A new series on BBC ALBA celebrates the rich tradition and history of Gaelic poetry and its continued relevance in the present day.

In this series called Dàn twelve people choose and read the poems that are most important to them or that have had an effect on them. The 12 programmes were made by Caledonia TV for BBC ALBA.

Caledonia TV Producer Ramsay MacMahon, said: “Poetry is so powerful. It can transport us to other places, it can remind us of a particular person or period in time and it can tell us about our history and the world we live in.

“There is a great breadth of the most beautiful Gaelic verse across the 12 short programmes. From humorous poems to lullabies, the famous Gaelic bards to lesser-known ones, from village poets to ancient poetry that we often hear sung.”

The entire series will be available on iPlayer from this Saturday, April 24. After that each programme will be broadcast on BBC ALBA each day at 7.55pm from Monday to Thursday starting on Monday, April 26 until Thursday, May 13.

The series will also be available to watch on BBC ALBA YouTube and an English and Gaelic version of each poem will be published on the BBC website, visit:

Full listings:

Monday, April 26 – Ep 1: Scottish poet Peter MacKay, originally from the Isle of Lewis, is a lecturer in English literature at St Andrews University. He is an expert in Scottish and Irish literature from 1800 onwards, and especially in Scottish Gaelic literature. He talks about poetry and its importance. He discusses how Lewis poet Iain Crichton Smith has influenced him and reads the poem “Tha thu air Aigeann M’Inntinn.”

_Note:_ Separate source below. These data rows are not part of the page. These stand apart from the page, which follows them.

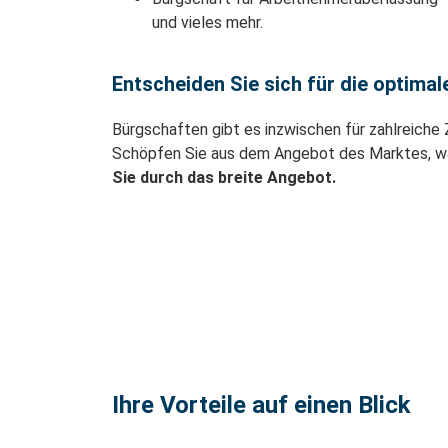
und vieles mehr.
Entscheiden Sie sich für die optima
Bürgschaften gibt es inzwischen für zahlreiche
Schöpfen Sie aus dem Angebot des Marktes, wa
Sie durch das breite Angebot.
Ihre Vorteile auf einen Blick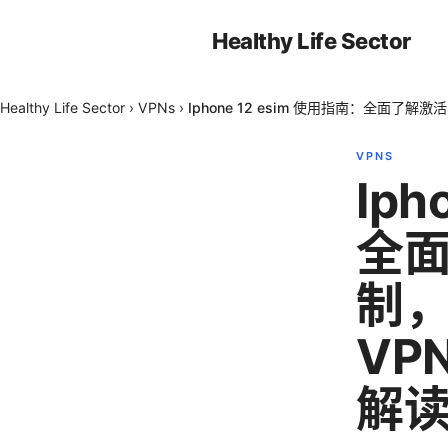
Healthy Life Sector
Healthy Life Sector
›
VPNs
›
Iphone 12 esim 使用指南：全
VPNS
Iph
全
制
VP
解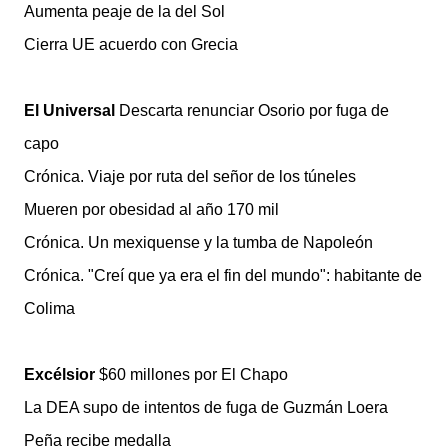
Aumenta peaje de la del Sol
Cierra UE acuerdo con Grecia
El Universal
Descarta renunciar Osorio por fuga de
capo
Crónica. Viaje por ruta del señor de los túneles
Mueren por obesidad al año 170 mil
Crónica. Un mexiquense y la tumba de Napoleón
Crónica. "Creí que ya era el fin del mundo": habitante de
Colima
Excélsior
$60 millones por El Chapo
La DEA supo de intentos de fuga de Guzmán Loera
Peña recibe medalla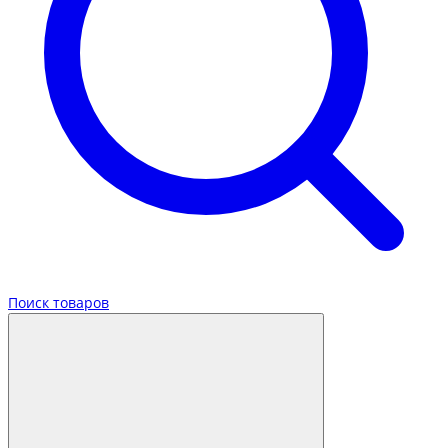
Поиск товаров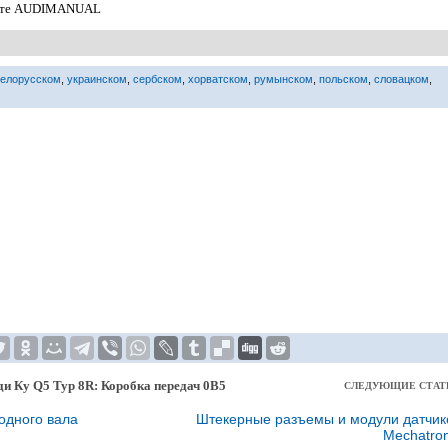
сайте AUDIMANUAL
белорусском
,
украинском
,
сербском
,
хорватском
,
румынском
,
польском
,
словацком
,
ди Ку Q5 Typ 8R: Коробка передач 0В5
СЛЕДУЮЩИЕ СТАТ
одного вала
Штекерные разъемы и модули датчик
Mechatron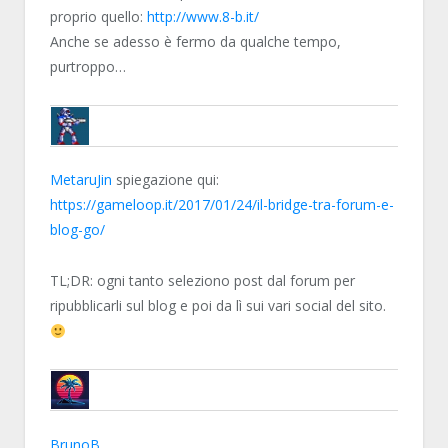
proprio quello:
http://www.8-b.it/
Anche se adesso è fermo da qualche tempo,
purtroppo…
BRUNOB
MetaruJin
spiegazione qui:
https://gameloop.it/2017/01/24/il-bridge-tra-forum-e-
blog-go/
TL;DR: ogni tanto seleziono post dal forum per
ripubblicarli sul blog e poi da lì sui vari social del sito.
METARUJIN
BrunoB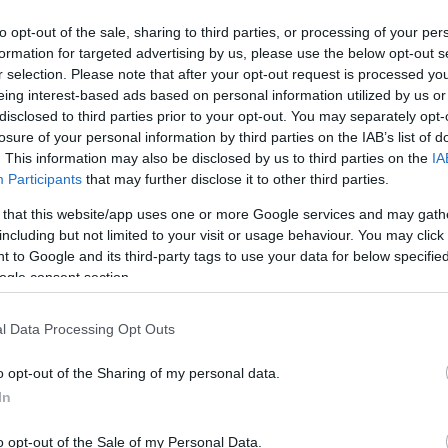
-ligában hat mérkőzésen lépett pályára, a Bajnokok Ligáj
csen futballozott és két gólt is szerzett. Korábban sze
to opt-out of the sale, sharing to third parties, or processing of your per
orck kapitánysága idején 2016-ban válogatott kerettag is
formation for targeted advertising by us, please use the below opt-out s
r selection. Please note that after your opt-out request is processed y
után sikerült Szombathelyre csábítania Séllei Árpád ügyv
eing interest-based ads based on personal information utilized by us or
disclosed to third parties prior to your opt-out. You may separately opt-
fél évre szóló szerződését, majd délelőtt már újdonsült tá
losure of your personal information by third parties on the IAB’s list of
. This information may also be disclosed by us to third parties on the
IA
em a Haladásnál, ám akkor még maradtam Gyirmóton – mo
Participants
that may further disclose it to other third parties.
n – Ősszel viszont sanos kevesebbet játszottam az NB I-b
lyen – és fel is vették velem a kapcsolatot. Jólesett, 
 that this website/app uses one or more Google services and may gath
including but not limited to your visit or usage behaviour. You may click 
 voltak és mindenképpen szerették volna, hogy Szombathe
 to Google and its third-party tags to use your data for below specifi
ésemben.
ogle consent section.
aladással kapcsolatban?
l Data Processing Opt Outs
, hogy nagyon nehéz itt ellenfélként futballozni. Mindig
 számú és lelkes szurkolótábor támogatott. Persze vann
o opt-out of the Sharing of my personal data.
nem a Haladás ellen.
In
id?
o opt-out of the Sale of my Personal Data.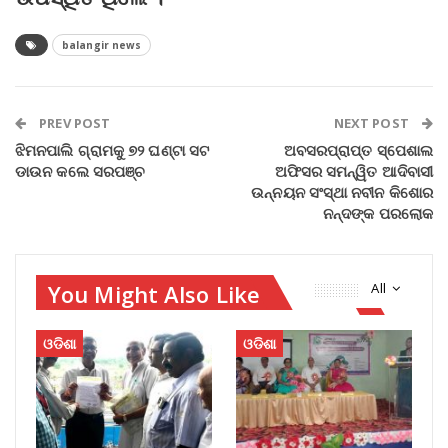
balangir news
PREV POST
NEXT POST
ଝିମନପାଲି ଗ୍ରାମକୁ ୭୨ ଘଣ୍ଟା ସଟ
ଅବସରପ୍ରାପ୍ତ ସ୍ପେଶାଲ
ଡାଉନ କଲେ ସରପଞ୍ଚ
ଅଫିସର ସମନ୍ୱିତ ଆଦିବାସୀ
ଉନ୍ନୟନ ସଂସ୍ଥା ନବୀନ କିଶୋର
ନନ୍ଦଙ୍କ ପରଲୋକ
You Might Also Like
All
ଓଡିଶା
ଓଡିଶା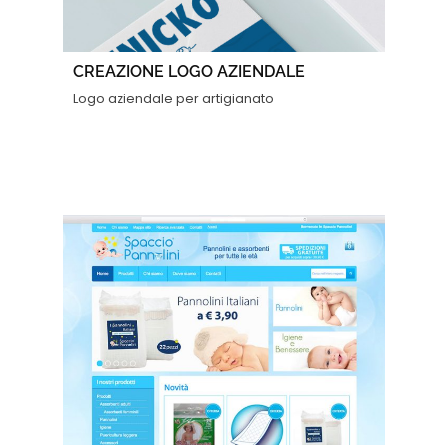
CREAZIONE LOGO AZIENDALE
Logo aziendale per artigianato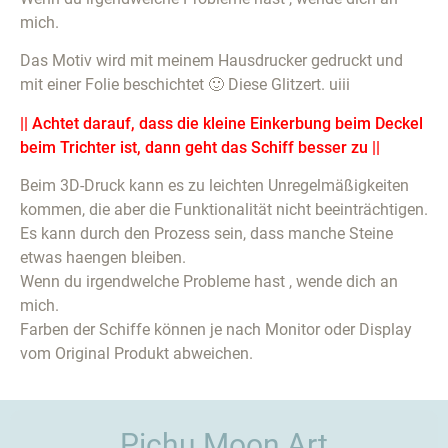
mich.
Das Motiv wird mit meinem Hausdrucker gedruckt und
mit einer Folie beschichtet 🙂 Diese Glitzert. uiii
|| Achtet darauf, dass die kleine Einkerbung beim Deckel
beim Trichter ist, dann geht das Schiff besser zu ||
Beim 3D-Druck kann es zu leichten Unregelmäßigkeiten
kommen, die aber die Funktionalität nicht beeinträchtigen.
Es kann durch den Prozess sein, dass manche Steine
etwas haengen bleiben.
Wenn du irgendwelche Probleme hast , wende dich an
mich.
Farben der Schiffe können je nach Monitor oder Display
vom Original Produkt abweichen.
Pichu Moon Art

Tuesday, April 27 – Ep 2: Eilidh Cormack from the band Sian discusses and reads the poem “Thig Trì Nithean Gun Iarraidh” written by the Daughter of the Laird of Rèilig 300 years ago. She speaks about how its messages of self-respect and confidence in women are still as relevant today.

Wednesday, April 28 – Ep 3: Ross Christie talks about how he came across the work of little-known poet Katharine Whyte Grant from Oban. He reads her poem “Blàith-Fhleasg o Mhòd nam Maca-Meamna” and talks about how poetry has helped immerse him in Gaelic.

Thursday, April 29 – Ep 4: Mairi MacLeod talks about poetry’s ability to transport you back in time. She reads the poem “An t-Seann Dachaigh” by Elizabeth Sutherland from Skye which takes her back to her childhood in Skye and her memories of the oil lamps and peat fires in the houses.

Monday, May 3 – Ep 5: Catriona Murray, broadcaster, writer, editor and chair of the Gaelic Books Council, talks about how poetry can evoke memories of a person. She reads “An Luchag ‘s an Cat” which immediately reminds her of her cousin who is no longer alive. She vividly remembers him reciting the poem as a young boy at the Mòd.

Tuesday, May 4 – Ep 6: Martin MacGregor, senior lecturer in History at the University of Glasgow, talks about the value of poetry as a historical source for historians like himself. He reads the elegy and lullaby “Griogal Cridhe” by Marion Campbell which tells us much about clan rivalry in the Gaidhealtachd in the late 1500s.

Wednesday, May 5 – Ep 7: Iain MacKenzie talks about the link between poetry and place as he reads Derick Thomson’s poem “Air Mòinteach Shuardail.” Both the Isle of Lewis and South America are mentioned in the poem and Iain explains the historical link between the two.

Thursday, May 6 – Ep 8: Linda MacLeod reads the poem “Mar Chuimhneachan air Mo Mhac Ghràdhach” which was written by her great aunt, Morag MacDonald from North Uist, after losing her son. Linda talks about the solace her aunt gained from writing the poem.

Monday, May 10 – Ep 9: Roddy John MacLeod, Lord Minginish QC, is a Scottish solicitor and advocate and was born on from the Isle of Skye. He reads the poem “Òran Mòr MhicLeòid.” He talks about a time in history depicted in the poem when the old clan traditions placing importance on music were fading as the next generation of clan chiefs took over.

Tuesday, May 11 – Ep 10: For Melina Maclean the poem “Ban-Ghàidheal” by Sorley Maclean speaks to her on many levels. She reads the poem and talks about how she relates to the image of a woman carrying a creel of seaweed as her own ancestors would also have done.

Wednesday, May 12 – Ep 11: Rosemary Ward, Director of Programme at Scottish Book Trust, talks of the emotional pull a poem can have on you. She reads Donald MacDonald’s poem about Uist “Còmhradh an Eilthirich ris an Stuaidh” and describes how it makes her feel homesick as an islander who has left home.

Thursday, May 13 – Ep 12: Ewen Henderson, a Glasgow based musician from the band Mànran, talks about how a poem can inspire. He reads “Do dh’Arm Rìgh Sheumais” by Sìleas na Ceapaich and argues that the author’s empowering call to arms and gift for putting together strong opinions elegantly could be useful to us today.